The prototype is a variation on the Graetzel solar cell, which uses an organic dye sandwiched between two conductors. Forming the conductors into an interlocking corkscrew allows current to be transported out efficiently. The team’s first cell, made in a thin film 400 nanometers thick, has a conversion efficiency ranging from 0.7 to 1.7 percent — low compared with silicon-based photocells, but “amazing” for such a thin film, said Ulrich Wiesner, the Spencer T. Olin Professor of Materials Science and Engineering at Cornell.

“The next step is to make it thicker” so more of the light falling on it can be captured, he said. “We hope that we will eventually get efficiencies that rival silicon-based devices.” Currently available silicon-based solar cells convert about 15 percent of the energy of the light falling on them to electricity, although some new designs promise higher efficiencies.

The work by Wiesner and scientists at the Universities of Cambridge and Oxford in Britain, the Freiburg Institute for Advanced Studies in Germany, Institute Curie in France and the University of Minnesota, Minneapolis, is described in the online version of the journal Nano Letters [abstract] ….

…the researchers assembled a copolymer gyroid film, then dissolved away just the corkscrew part of the structure, leaving a corkscrew-shaped mold that they filled with titanium oxide. Heating then burned off the other polymer part and crystallized the titanium oxide into a solid structure that conducts electrons. This was coated with a light-sensitive dye, and finally the space around it was filled with a material that conducts “holes” (positive charges).

When light strikes the dye it knocks loose electrons, which flow into the titanium oxide framework, while the holes left behind flow into the other conductor.
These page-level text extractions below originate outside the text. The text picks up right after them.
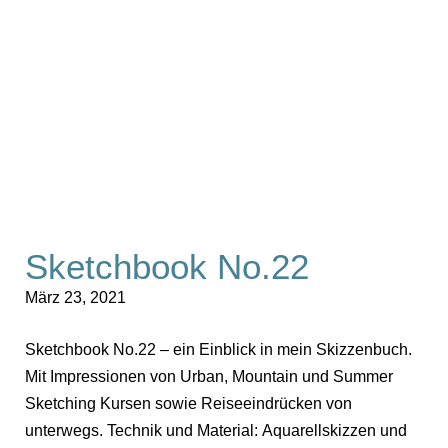
Sketchbook No.22
März 23, 2021
Sketchbook No.22 – ein Einblick in mein Skizzenbuch.
Mit Impressionen von Urban, Mountain und Summer
Sketching Kursen sowie Reiseeindrücken von
unterwegs. Technik und Material: Aquarellskizzen und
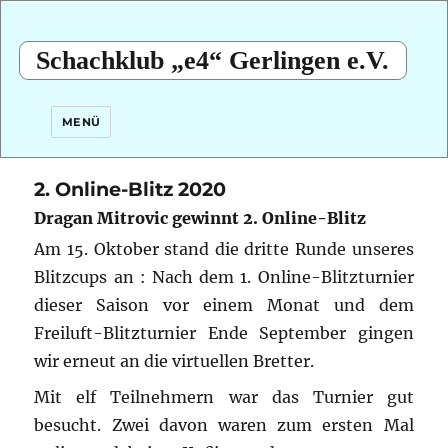
Schachklub „e4“ Gerlingen e.V.
MENÜ
2. Online-Blitz 2020
Dragan Mitrovic gewinnt 2. Online-Blitz
Am 15. Oktober stand die dritte Runde unseres
Blitzcups an : Nach dem 1. Online-Blitzturnier
dieser Saison vor einem Monat und dem
Freiluft-Blitzturnier Ende September gingen
wir erneut an die virtuellen Bretter.
Mit elf Teilnehmern war das Turnier gut
besucht. Zwei davon waren zum ersten Mal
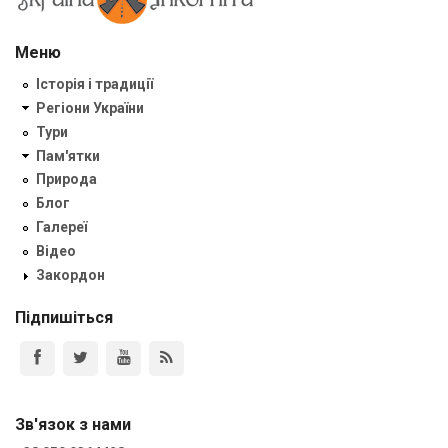
Меню
Історія і традиції
Регіони України
Тури
Пам'ятки
Природа
Блог
Галереї
Відео
Закордон
Підпишіться
Зв'язок з нами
Electrodes above and below the film carry off the resulting current.

The secret of a solar cell, Wiesner explained, is that the electron-hole pairs must find the interface between the two conductors within 10 nanometers (about the width of 30 atoms) so they can separate and flow away, or they will recombine.

“This is why block copolymers are exciting,” Wiesner said, “because that is the characteristic length scale of separation of the two blocks.”